- _What is being asked_
Across all the entries below, how many lines contain the string "bounding"? The number by itself is the answer.

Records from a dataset
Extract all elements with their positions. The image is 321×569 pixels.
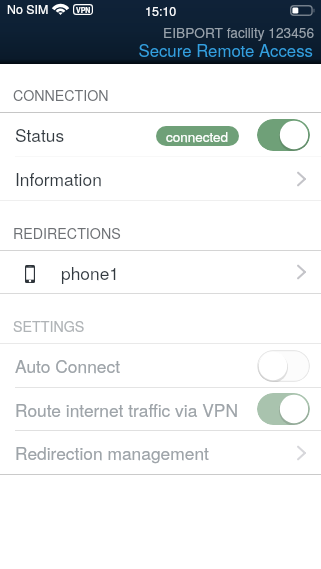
staticText: No SIM (7, 0, 49, 18)
staticText: VPN (76, 5, 91, 15)
other: Phone (25, 265, 35, 283)
staticText: Route internet traffic via VPN (15, 397, 238, 422)
button[interactable]: Toggle (257, 350, 310, 382)
staticText: Redirection management (15, 440, 209, 465)
button[interactable]: Toggle (257, 119, 310, 151)
staticText: EIBPORT facility 123456 (163, 22, 314, 42)
staticText: REDIRECTIONS (13, 223, 121, 243)
other: Open (297, 446, 306, 460)
staticText: Secure Remote Access (138, 38, 313, 62)
staticText: Auto Connect (15, 353, 121, 378)
other: Battery (290, 5, 315, 16)
button[interactable]: Auto Connect (0, 344, 321, 387)
button[interactable]: Redirection management (0, 431, 321, 474)
staticText: SETTINGS (13, 316, 85, 336)
staticText: CONNECTION (13, 85, 109, 105)
other: Open (297, 172, 306, 186)
button[interactable]: Phone (0, 251, 321, 293)
button[interactable]: Status (0, 113, 321, 156)
staticText: phone1 (61, 260, 120, 285)
button[interactable]: Toggle (257, 393, 310, 425)
staticText: Status (15, 122, 65, 147)
staticText: Information (15, 166, 102, 191)
staticText: connected (166, 127, 229, 146)
staticText: 15:10 (145, 2, 177, 20)
other: Wi-Fi (53, 4, 68, 15)
button[interactable]: Route internet traffic via VPN (0, 388, 321, 430)
other: Open (297, 265, 306, 279)
button[interactable]: Information (0, 157, 321, 200)
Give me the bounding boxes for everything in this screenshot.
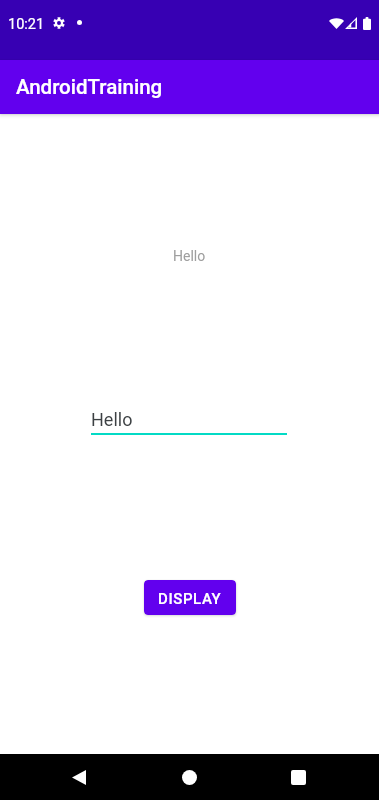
staticText: Hello <box>173 248 206 264</box>
button[interactable]: Hello <box>91 409 287 435</box>
button[interactable]: Back <box>56 754 102 800</box>
staticText: 10:21 <box>8 16 45 33</box>
staticText: DISPLAY <box>158 590 222 608</box>
staticText: Hello <box>91 409 133 430</box>
staticText: AndroidTraining <box>16 75 163 99</box>
button[interactable]: Home <box>166 754 212 800</box>
button[interactable]: Recent apps <box>275 754 321 800</box>
button[interactable]: DISPLAY <box>144 580 236 615</box>
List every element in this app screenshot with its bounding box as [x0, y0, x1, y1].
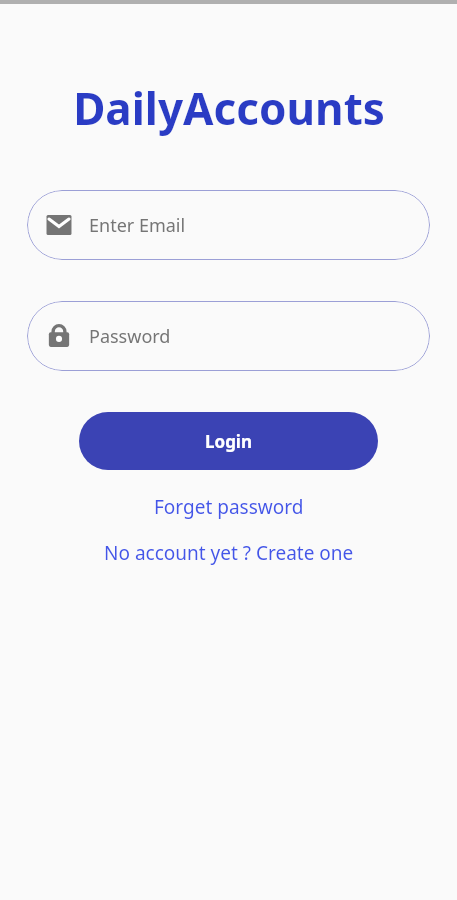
staticText: Login: [205, 430, 253, 453]
button[interactable]: Password: [27, 301, 430, 371]
other: Email: [45, 211, 73, 239]
staticText: No account yet ? Create one: [104, 540, 354, 566]
button[interactable]: No account yet ? Create one: [94, 536, 364, 570]
staticText: DailyAccounts: [73, 78, 385, 138]
other: Password: [45, 322, 73, 350]
staticText: Forget password: [154, 494, 304, 520]
staticText: Password: [89, 324, 171, 349]
staticText: Enter Email: [89, 213, 186, 238]
button[interactable]: Forget password: [144, 490, 314, 524]
button[interactable]: Email: [27, 190, 430, 260]
button[interactable]: Login: [79, 412, 378, 470]
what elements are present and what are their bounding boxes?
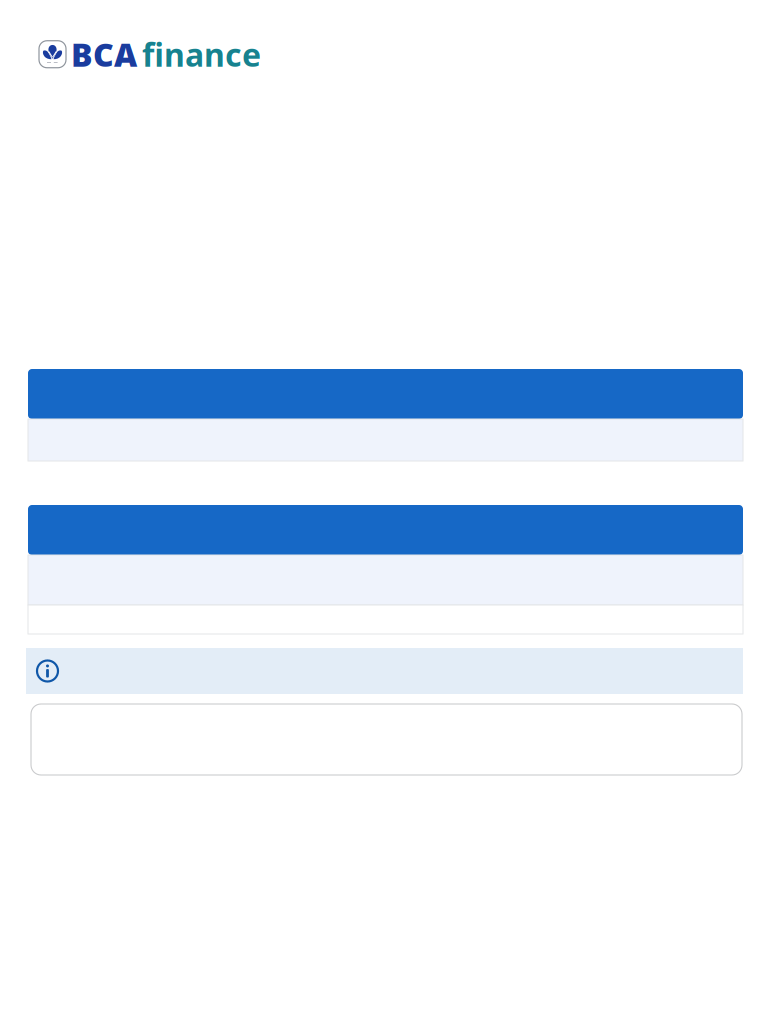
button[interactable]: Section header [28, 505, 743, 555]
staticText: BCA [71, 33, 137, 76]
staticText: finance [142, 33, 261, 76]
button[interactable]: Information [36, 660, 59, 682]
button[interactable]: Section header [28, 369, 743, 419]
button[interactable]: Input field [31, 704, 742, 775]
button[interactable]: Field [28, 605, 743, 634]
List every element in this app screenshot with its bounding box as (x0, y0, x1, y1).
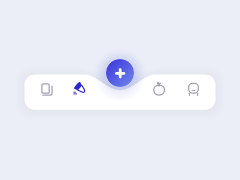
button[interactable]: Library (32, 74, 62, 104)
button[interactable]: Add (106, 59, 134, 87)
button[interactable]: Profile (179, 74, 209, 104)
button[interactable]: Nutrition (144, 74, 174, 104)
button[interactable]: Announcements (67, 74, 97, 104)
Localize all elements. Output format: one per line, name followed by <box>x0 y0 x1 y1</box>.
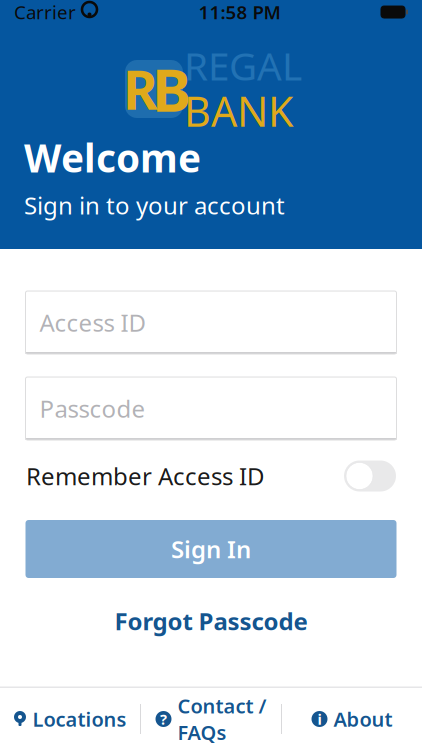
staticText: Remember Access ID <box>26 460 265 492</box>
staticText: Carrier <box>14 0 76 24</box>
staticText: B <box>152 50 191 128</box>
staticText: ? <box>160 709 167 729</box>
button[interactable]: Sign In <box>26 520 396 578</box>
staticText: 11:58 PM <box>198 0 280 24</box>
staticText: Sign in to your account <box>24 189 285 221</box>
button[interactable]: ? <box>141 688 281 750</box>
button[interactable]: Forgot Passcode <box>94 604 328 638</box>
staticText: About <box>334 706 392 732</box>
staticText: Contact / FAQs <box>178 692 266 746</box>
button[interactable]: Locations <box>0 688 140 750</box>
staticText: REGAL <box>184 40 302 91</box>
staticText: BANK <box>184 83 294 138</box>
staticText: Welcome <box>24 132 201 183</box>
button[interactable]: i <box>282 688 422 750</box>
staticText: Sign In <box>171 533 251 565</box>
button[interactable]: Remember Access ID <box>0 450 422 502</box>
staticText: R <box>123 54 158 124</box>
staticText: Forgot Passcode <box>114 605 308 637</box>
staticText: Passcode <box>40 393 146 424</box>
staticText: Access ID <box>40 307 146 338</box>
staticText: Locations <box>32 706 126 732</box>
staticText: i <box>318 709 322 729</box>
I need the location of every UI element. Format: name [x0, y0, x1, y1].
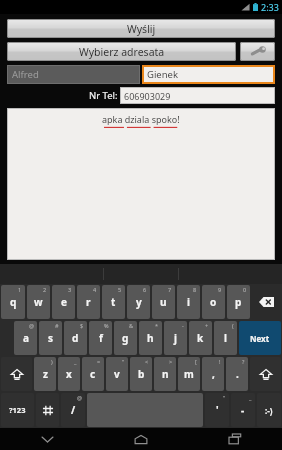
staticText: apka dziala spoko!	[102, 113, 180, 125]
staticText: /	[71, 403, 76, 417]
staticText: j	[174, 331, 177, 345]
staticText: ,	[212, 367, 215, 381]
button[interactable]: Hide keyboard	[0, 428, 94, 450]
button[interactable]: <	[130, 357, 152, 391]
button[interactable]: Home	[94, 428, 188, 450]
staticText: n	[162, 367, 169, 381]
button[interactable]: Wyślij	[7, 19, 275, 38]
staticText: "	[223, 394, 226, 401]
staticText: )	[51, 358, 53, 365]
button[interactable]: _	[231, 393, 255, 427]
button[interactable]: Settings	[240, 42, 275, 61]
button[interactable]: Language	[36, 393, 59, 427]
staticText: s	[48, 331, 54, 345]
staticText: [	[195, 358, 197, 365]
button[interactable]: Shift	[250, 357, 281, 391]
staticText: +	[205, 322, 209, 329]
staticText: l	[224, 331, 227, 345]
staticText: ?123	[9, 405, 26, 415]
staticText: @	[29, 322, 34, 329]
staticText: i	[187, 295, 190, 309]
button[interactable]: -	[164, 321, 187, 355]
button[interactable]: ?	[226, 357, 248, 391]
staticText: %	[104, 322, 109, 329]
staticText: >	[169, 358, 173, 365]
button[interactable]: ?123	[1, 393, 34, 427]
button[interactable]: Next	[239, 321, 281, 355]
staticText: *	[155, 322, 159, 329]
button[interactable]: 4	[77, 285, 100, 319]
staticText: w	[34, 295, 43, 309]
button[interactable]: Gienek	[142, 65, 275, 84]
button[interactable]: Shift	[1, 357, 32, 391]
button[interactable]: =	[82, 357, 104, 391]
staticText: "	[122, 358, 125, 365]
button[interactable]: +	[189, 321, 212, 355]
button[interactable]: !	[202, 357, 224, 391]
button[interactable]: &	[114, 321, 137, 355]
staticText: p	[235, 295, 242, 309]
staticText: g	[122, 331, 129, 345]
button[interactable]: Emoticon	[257, 393, 281, 427]
button[interactable]: 6	[127, 285, 150, 319]
button[interactable]: Recent apps	[188, 428, 282, 450]
button[interactable]: 9	[202, 285, 225, 319]
staticText: Nr Tel:	[89, 89, 118, 102]
button[interactable]: #	[39, 321, 62, 355]
staticText: r	[86, 295, 91, 309]
staticText: z	[43, 367, 48, 381]
button[interactable]: apka dziala spoko!	[7, 108, 275, 260]
button[interactable]: 1	[1, 285, 25, 319]
staticText: a	[23, 331, 29, 345]
staticText: =	[97, 358, 101, 365]
button[interactable]: 0	[227, 285, 250, 319]
button[interactable]: 5	[102, 285, 125, 319]
button[interactable]: Wybierz adresata	[7, 42, 236, 61]
staticText: x	[66, 367, 72, 381]
staticText: ?	[242, 358, 245, 365]
button[interactable]: %	[89, 321, 112, 355]
staticText: 6	[143, 286, 147, 293]
button[interactable]: 2	[27, 285, 50, 319]
button[interactable]: 3	[52, 285, 75, 319]
button[interactable]: $	[64, 321, 87, 355]
button[interactable]: 8	[177, 285, 200, 319]
staticText: o	[210, 295, 217, 309]
button[interactable]: @	[14, 321, 37, 355]
button[interactable]: @	[61, 393, 85, 427]
button[interactable]: >	[154, 357, 176, 391]
staticText: t	[111, 295, 116, 309]
staticText: (	[232, 322, 234, 329]
button[interactable]: 606903029	[120, 87, 275, 104]
staticText: f	[99, 331, 103, 345]
button[interactable]: _	[58, 357, 80, 391]
staticText: 1	[18, 286, 22, 293]
staticText: -	[241, 403, 245, 417]
button[interactable]: *	[139, 321, 162, 355]
button[interactable]: [	[178, 357, 200, 391]
staticText: 5	[118, 286, 122, 293]
button[interactable]: 7	[152, 285, 175, 319]
staticText: :-)	[265, 405, 273, 416]
button[interactable]: "	[205, 393, 229, 427]
staticText: @	[77, 394, 82, 401]
staticText: c	[90, 367, 96, 381]
staticText: b	[138, 367, 145, 381]
staticText: Wyślij	[127, 22, 156, 36]
staticText: Gienek	[147, 68, 179, 81]
button[interactable]: "	[106, 357, 128, 391]
button[interactable]: )	[34, 357, 56, 391]
staticText: 7	[168, 286, 172, 293]
button[interactable]: Backspace	[252, 285, 281, 319]
button[interactable]: Alfred	[7, 65, 140, 84]
button[interactable]: (	[214, 321, 237, 355]
staticText: $	[80, 322, 84, 329]
staticText: _	[74, 358, 77, 365]
staticText: u	[160, 295, 167, 309]
staticText: &	[129, 322, 134, 329]
staticText: '	[216, 403, 219, 417]
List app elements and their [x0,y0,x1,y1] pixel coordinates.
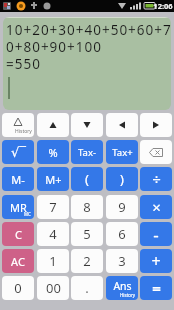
staticText: 00 [46,279,61,297]
button[interactable]: × [140,195,172,219]
staticText: % [48,145,58,160]
button[interactable]: ÷ [140,167,172,191]
button[interactable]: . [71,276,103,300]
staticText: 3 [118,252,126,270]
staticText: 5 [83,225,91,243]
button[interactable]: ( [71,167,103,191]
button[interactable]: History [2,113,34,137]
staticText: History [15,128,32,135]
staticText: M- [11,172,25,187]
staticText: Ans [113,279,132,293]
button[interactable]: % [37,140,69,164]
staticText: History [120,292,136,298]
button[interactable] [106,113,138,137]
button[interactable]: + [140,249,172,273]
button[interactable]: 9 [106,195,138,219]
button[interactable] [140,140,172,164]
staticText: Tax+ [112,146,133,159]
staticText: 9 [118,198,126,216]
button[interactable]: 8 [71,195,103,219]
button[interactable]: Tax- [71,140,103,164]
button[interactable]: 0 [2,276,34,300]
button[interactable]: ) [106,167,138,191]
staticText: 7 [49,198,57,216]
button[interactable]: 3 [106,249,138,273]
button[interactable]: M+ [37,167,69,191]
staticText: AC [11,254,25,269]
button[interactable]: C [2,222,34,246]
staticText: ÷ [152,169,161,189]
staticText: + [151,250,161,272]
button[interactable]: AC [2,249,34,273]
button[interactable]: Ans [106,276,138,300]
button[interactable] [37,113,69,137]
staticText: ) [120,170,124,188]
staticText: 2 [83,252,91,270]
button[interactable] [140,113,172,137]
staticText: 0 [14,279,22,297]
button[interactable]: 7 [37,195,69,219]
staticText: × [152,197,161,217]
button[interactable]: = [140,276,172,300]
button[interactable]: 4 [37,222,69,246]
button[interactable]: M- [2,167,34,191]
staticText: MC [24,211,31,217]
button[interactable]: 5 [71,222,103,246]
button[interactable]: √‾ [2,140,34,164]
button[interactable]: MR [2,195,34,219]
button[interactable]: 00 [37,276,69,300]
staticText: C [15,227,22,242]
staticText: =550 [6,55,41,73]
button[interactable]: - [140,222,172,246]
staticText: 6 [118,225,126,243]
staticText: M+ [45,172,62,187]
staticText: 10+20+30+40+50+60+7 [6,21,171,39]
staticText: . [85,279,89,297]
staticText: = [152,278,161,298]
button[interactable]: 2 [71,249,103,273]
staticText: MR [10,200,27,215]
staticText: 12:06 [153,1,173,11]
button[interactable]: 1 [37,249,69,273]
staticText: Tax- [78,146,96,159]
staticText: √‾ [11,143,26,161]
button[interactable] [71,113,103,137]
staticText: ( [85,170,89,188]
staticText: 8 [83,198,91,216]
staticText: - [153,223,159,246]
staticText: 4 [49,225,57,243]
staticText: 0+80+90+100 [6,38,102,56]
staticText: 1 [49,252,57,270]
button[interactable]: 6 [106,222,138,246]
button[interactable]: Tax+ [106,140,138,164]
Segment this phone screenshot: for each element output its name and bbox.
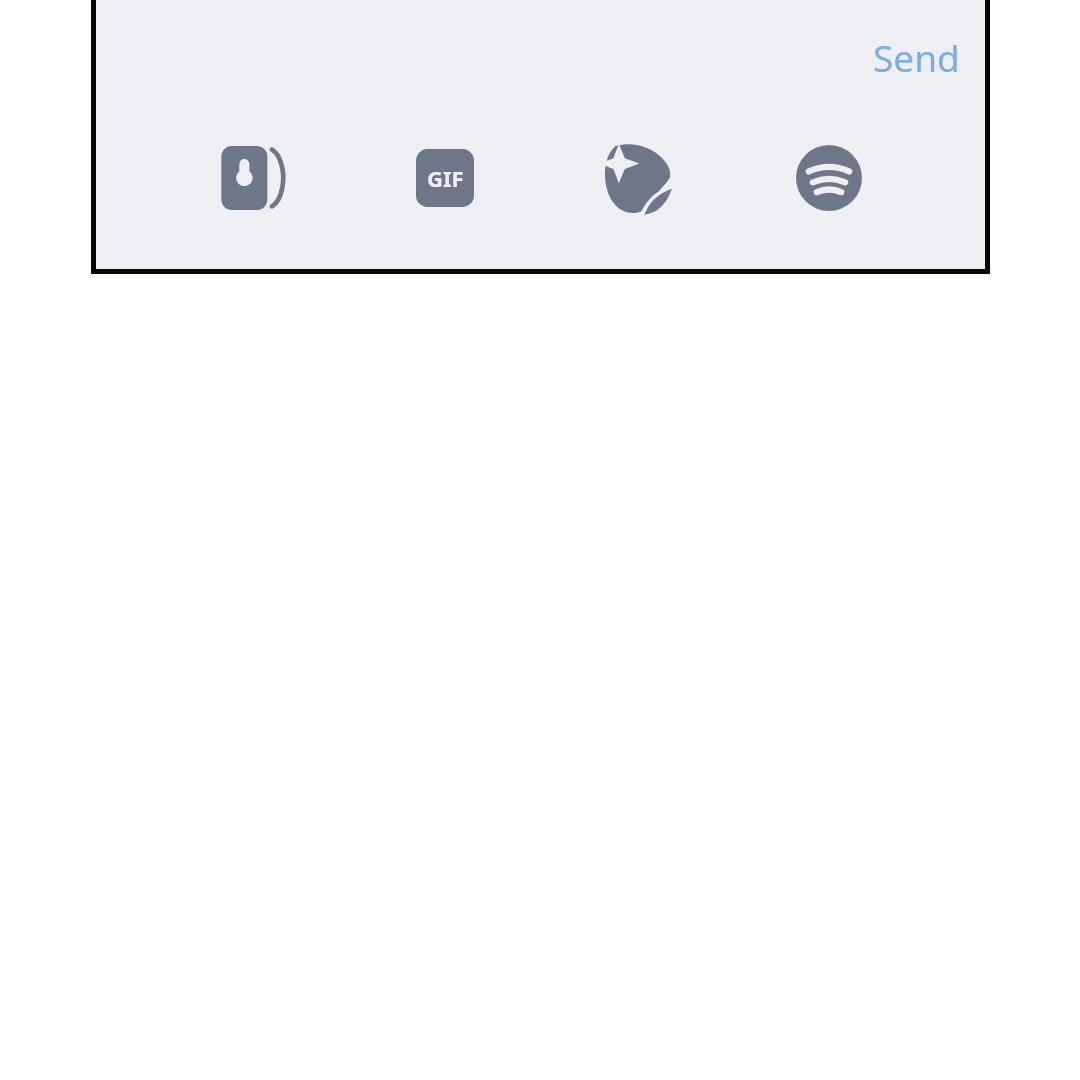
button[interactable]: Photos xyxy=(156,124,349,232)
button[interactable]: Stickers xyxy=(541,124,733,232)
button[interactable]: GIF xyxy=(349,124,541,232)
button[interactable]: Send xyxy=(865,26,968,88)
staticText: GIF xyxy=(427,163,464,193)
staticText: Send xyxy=(873,32,960,82)
button[interactable]: Spotify xyxy=(733,124,925,232)
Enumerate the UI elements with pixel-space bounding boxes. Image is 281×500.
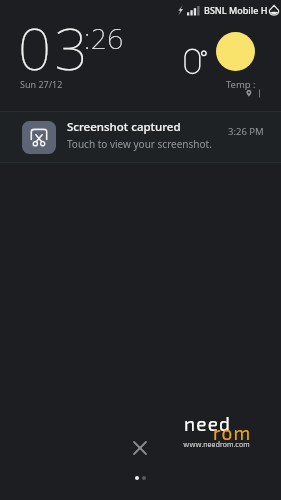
staticText: Sun 27/12 (20, 78, 63, 90)
staticText: Temp (226, 78, 251, 91)
staticText: need (184, 412, 232, 435)
button[interactable]: Screenshot captured (0, 112, 281, 162)
button[interactable]: Clear all notifications (128, 436, 152, 460)
staticText: BSNL Mobile H (204, 4, 268, 16)
staticText: www.needrom.com (183, 440, 250, 449)
staticText: Touch to view your screenshot. (67, 137, 212, 151)
staticText: Screenshot captured (67, 119, 181, 135)
staticText: 03 (18, 8, 92, 87)
staticText: 3:26 PM (228, 125, 264, 138)
staticText: rom (213, 421, 252, 444)
staticText: :26 (84, 19, 124, 57)
staticText: : (253, 78, 256, 91)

- _Result_
5